Expression profiling under stress conditions:

• Subject rice plants to relevant stresses:

  • Abiotic: drought, salinity, temperature extremes, nutrient deficiency

  • Biotic: pathogen infection, herbivory

• Collect tissues at multiple timepoints (early: 0, 1, 3, 6 hours; late: 12, 24, 48, 72 hours)

• Analyze OsI_030282 expression by:

  • Western blot with OsI_030282 Antibody

  • RT-qPCR for transcript levels

  • Immunolocalization to assess subcellular redistribution

Functional genomics approaches:

• Generate transgenic rice with modified OsI_030282 expression:

  • Overexpression lines (constitutive and stress-inducible promoters)

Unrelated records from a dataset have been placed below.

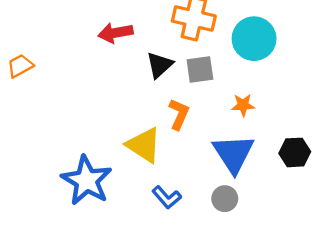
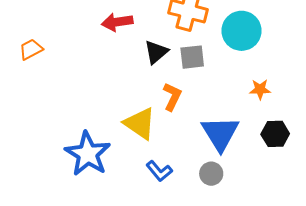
orange star: (243, 105) -> (260, 89), moved

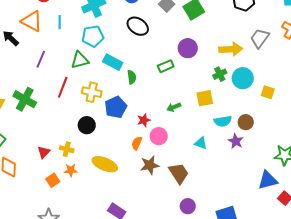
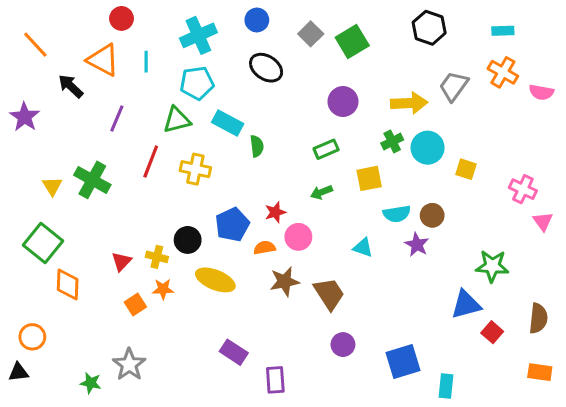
green rectangle: (166, 66) -> (326, 149), moved
blue pentagon: (116, 107) -> (232, 225), moved
black circle: (87, 125) -> (188, 240), moved
orange semicircle: (137, 143) -> (265, 248), turned 56

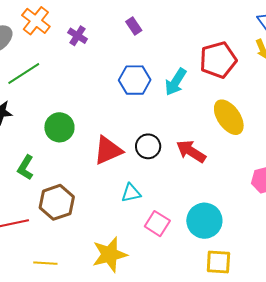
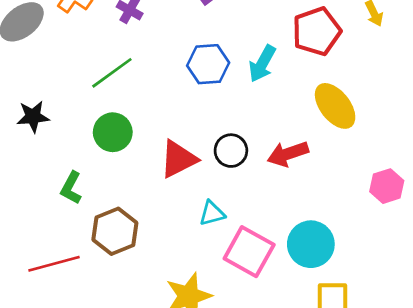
green line: (24, 74) -> (112, 73), moved
red arrow: (191, 151) -> (288, 154), turned -48
pink square: (157, 224) -> (249, 252), size x1.5

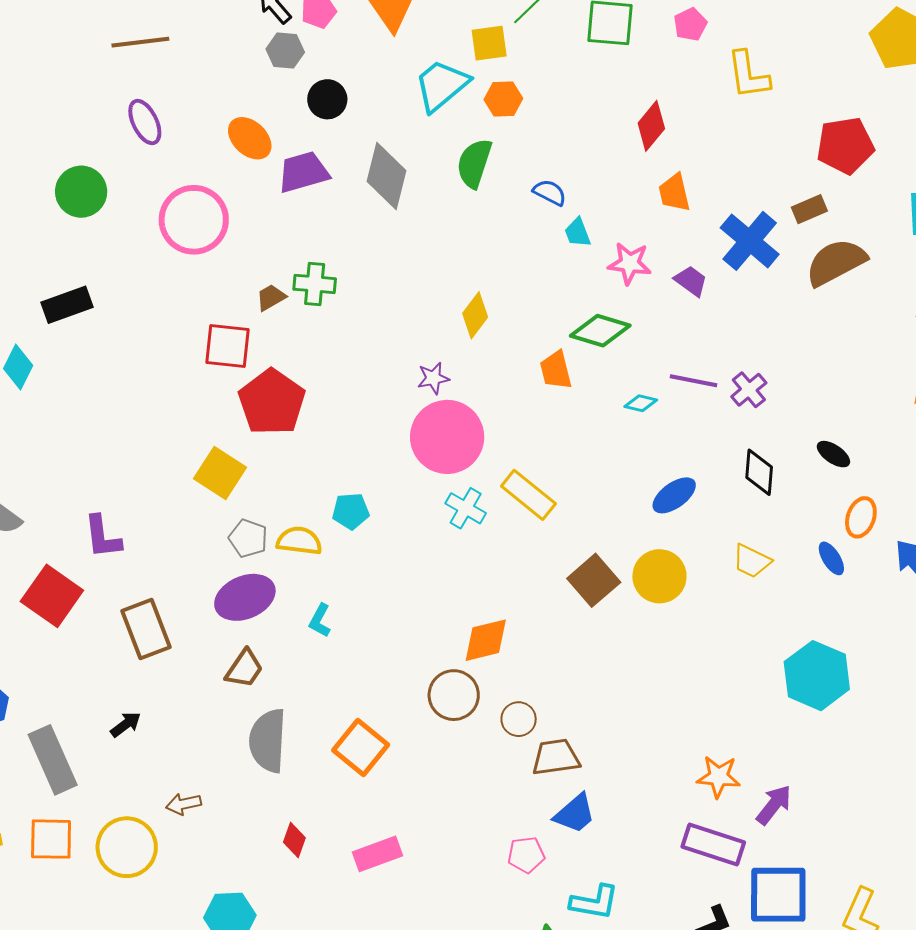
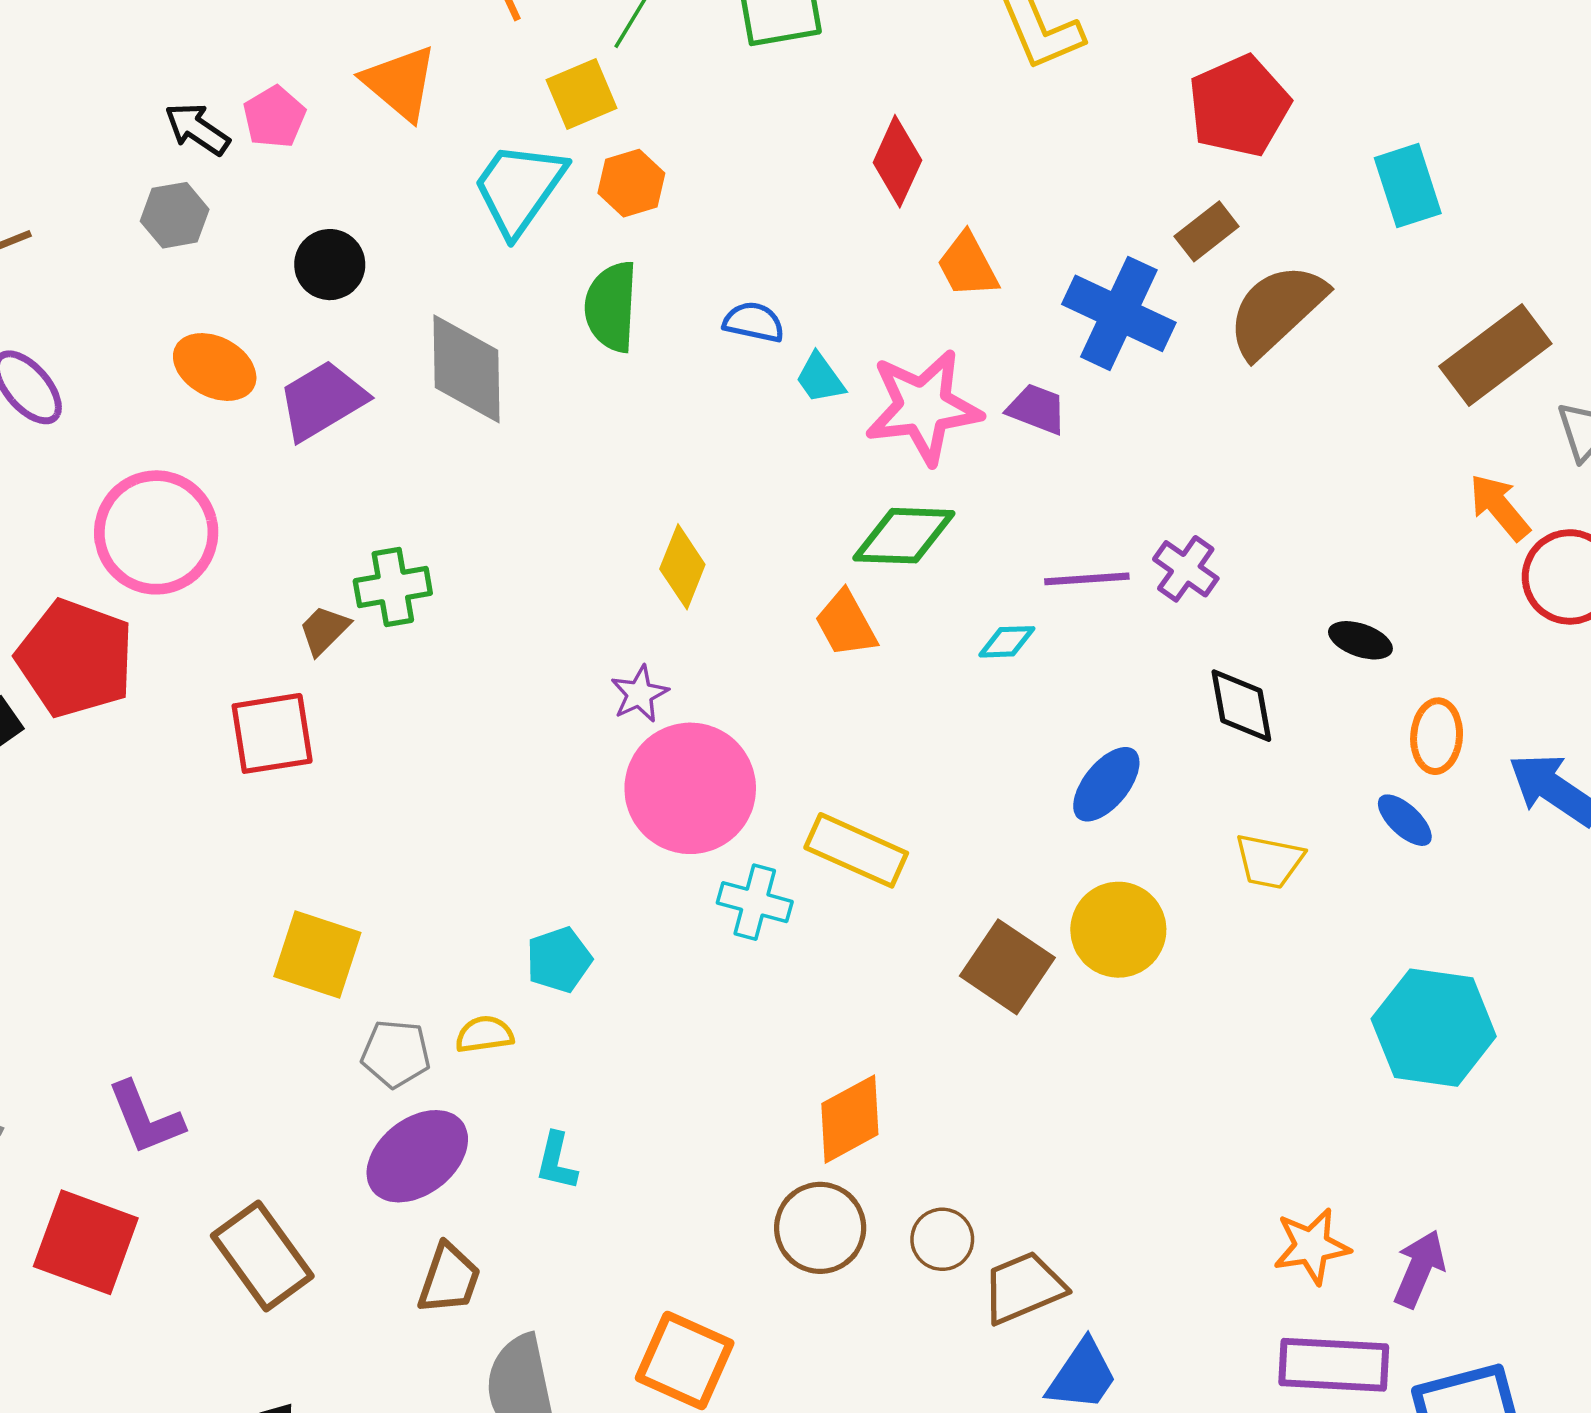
gray hexagon: (285, 51) -> (175, 215), moved
pink star: (630, 263) -> (923, 407), size x1.5
red pentagon: (272, 402) -> (75, 658), moved
yellow semicircle: (299, 541) -> (484, 1034), size x0.7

  • RNAi knockdown or CRISPR knockout lines

• Phenotype plants under control and stress conditions:

  • Morphological parameters

  • Physiological responses

  • Yield components

• Compare stress sensitivity/tolerance between transgenic and wild-type plants

Protein interaction dynamics:

• Perform Co-IP with OsI_030282 Antibody under control and stress conditions

• Identify differential interactors by mass spectrometry

• Validate key interactions using BiFC or split luciferase assays

• Map interaction domains through deletion constructs

PTM dynamics:

• Analyze stress-induced PTM changes:

  • Phosphorylation state using Phos-tag gels

  • Ubiquitination patterns

  • Subcellular localization shifts

• Identify responsible enzymes (kinases, E3 ligases)

• Generate phosphomimic and phosphonull mutants to assess functional significance

Table 3: Multi-dimensional data collection for OsI_030282 stress response studies

What methodological considerations are important when comparing data from antibody-based detection of OsI_030282 with RNA-sequencing or proteomics studies?

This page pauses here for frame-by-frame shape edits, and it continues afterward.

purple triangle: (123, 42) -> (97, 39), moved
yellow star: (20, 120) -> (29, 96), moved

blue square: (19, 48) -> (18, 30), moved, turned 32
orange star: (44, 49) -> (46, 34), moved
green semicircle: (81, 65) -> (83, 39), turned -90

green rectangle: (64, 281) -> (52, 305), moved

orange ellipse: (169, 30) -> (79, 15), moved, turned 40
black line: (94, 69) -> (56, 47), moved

Integrating multiple data types requires careful consideration of each method's strengths and limitations:

Data normalization approaches:

• For Western blot quantification:

  • Use multiple housekeeping controls

  • Apply densitometry with linear range validation

  • Implement technical replicates (minimum of three)

• For RNA-Seq data:

  • Consider appropriate normalization methods (TPM, FPKM, etc.)

  • Account for batch effects using ComBat or similar tools

  • Validate key findings with RT-qPCR

• For proteomics data:

  • Evaluate different normalization strategies (global, spike-in, housekeeping)

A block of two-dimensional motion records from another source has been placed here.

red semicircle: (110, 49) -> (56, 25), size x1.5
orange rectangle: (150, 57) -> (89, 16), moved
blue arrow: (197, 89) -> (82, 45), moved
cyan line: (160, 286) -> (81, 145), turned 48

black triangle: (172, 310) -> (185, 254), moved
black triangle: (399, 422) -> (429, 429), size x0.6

  • Consider both spectral counting and intensity-based approaches

  • Assess technical and biological variance components

Correlation analysis framework:

• Examine relationship between:

  • Transcript level (RNA-Seq) and protein abundance (Western blot/proteomics)

  • Antibody-based quantification and MS-based quantification

• Calculate correlation coefficients using appropriate methods:

  • Pearson's r for linear relationships

  • Spearman's ρ for non-linear relationships

• Visualize relationships with scatter plots and regression analysis

• Investigate outliers as potential cases of post-transcriptional regulation

Addressing methodological biases:

• Antibody limitations:

  • Epitope accessibility variations

  • Cross-reactivity with homologs

  • Limited dynamic range

• RNA-Seq considerations:

  • RNA extraction efficiency differences

  • GC content bias

  • Read mapping ambiguity for close homologs

• Proteomics challenges:

  • Protein extraction bias

  • Peptide ionization efficiency

  • Missing values in low-abundance proteins

Integration strategies:

• Develop a consensus dataset using rank-based methods

• Apply pathway analysis to identify shared functional enrichment

• Use multi-omics integration tools (e.g., mixOmics, MOFA)

• Consider time delays between transcription and translation when comparing dynamic responses

What are the emerging research directions for understanding OsI_030282 function in plant biology?

Future research on OsI_030282 is likely to expand in several promising directions based on current knowledge of uncharacterized plant proteins. These include comprehensive functional genomics approaches using CRISPR-Cas9 technology to generate precise mutations, advanced protein structure analysis through cryo-electron microscopy, and integrative systems biology approaches to place OsI_030282 within broader cellular networks. The continuing development of more specific antibodies and their application in cutting-edge single-cell analyses will likely yield new insights into tissue-specific functions and developmental regulation of this protein.